By Gabriel Cohn, History Teacher

For someone who admits he was not a strong math student when he was younger, Andy Gersh is exceedingly passionate about math. 

Andy’s path from youth to PCS was a winding one. After growing up in Spokane, WA and attending the University of Puget Sound, Andy  spent time doing outdoor education (while also getting into surfing). He decided that the repetitive nature of teaching the same lesson over and over to different groups of kids was the opposite of what he wanted, and eventually returned to Puget Sound to get his teaching degree. From there he taught in a variety of locations: a Title I school in Tacoma, an international school in the Marshall Islands (he never really mastered Marshallese), and a couple of South Bay private schools. He also traveled as far as Samoa, Guatemala, and New Zealand—definitely not the fastest route from Spokane to PCS.

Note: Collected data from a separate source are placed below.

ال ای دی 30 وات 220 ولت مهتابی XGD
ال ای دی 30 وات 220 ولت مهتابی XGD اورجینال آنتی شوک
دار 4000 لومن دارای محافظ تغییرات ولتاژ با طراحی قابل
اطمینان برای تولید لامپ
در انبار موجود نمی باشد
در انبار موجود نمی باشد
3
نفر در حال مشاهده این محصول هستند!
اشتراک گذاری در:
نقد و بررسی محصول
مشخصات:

PCS’s luck turned in 2011. Andy was on the verge of leaving the Santa Cruz area when he began dating his future wife, Taflyn. Eight years on, they now have two kids, Levi and Lucas, who (how appropriate for a mathematician) were born exactly 3 years and 3 days apart. And, lucky for PCS, when a job opened here, Andy just happened to live in the neighborhood…

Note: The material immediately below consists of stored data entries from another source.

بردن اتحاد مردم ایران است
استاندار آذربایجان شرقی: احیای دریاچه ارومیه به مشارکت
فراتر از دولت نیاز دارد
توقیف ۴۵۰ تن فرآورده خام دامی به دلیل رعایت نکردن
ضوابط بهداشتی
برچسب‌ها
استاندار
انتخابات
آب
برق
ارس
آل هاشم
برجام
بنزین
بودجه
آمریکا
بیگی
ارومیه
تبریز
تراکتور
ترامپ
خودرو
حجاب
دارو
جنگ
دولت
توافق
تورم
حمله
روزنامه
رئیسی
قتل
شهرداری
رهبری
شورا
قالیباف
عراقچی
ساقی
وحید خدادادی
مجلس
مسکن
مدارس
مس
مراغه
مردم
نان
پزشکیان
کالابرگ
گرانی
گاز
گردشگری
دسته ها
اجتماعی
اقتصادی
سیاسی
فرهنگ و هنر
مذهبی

And what has Andy brought to PCS? Answer: just his insane (in a good way!) love for the beauty of mathematics. He admits he was never a natural math wiz growing up, but over time he found that he loves working with kids to bring out their curiosity, showing them the variety of ways that numbers combine and coordinate. He shows his passion in everything from game playing (the card game Euchre is evidently a favorite) to building remote control model boats, cars, and planes (he’s considering a “flight club” seminar in the future).  He even recommended a book to inspire folks to reenter the world of math, The Joy of x: A Guided Tour of Math, from One to Infinity by Steven Strogatz, which Andy describes as an entertaining explanation of math concepts for people who might be a little scared of math.  To put all of that another way (and this is literally what he scribbled on my interview notes—talk about a wonderfully nerdy math guy!), Andy says, “interest > natural inclination.”  Anyone can do it, they just have to find the beauty behind the numbers.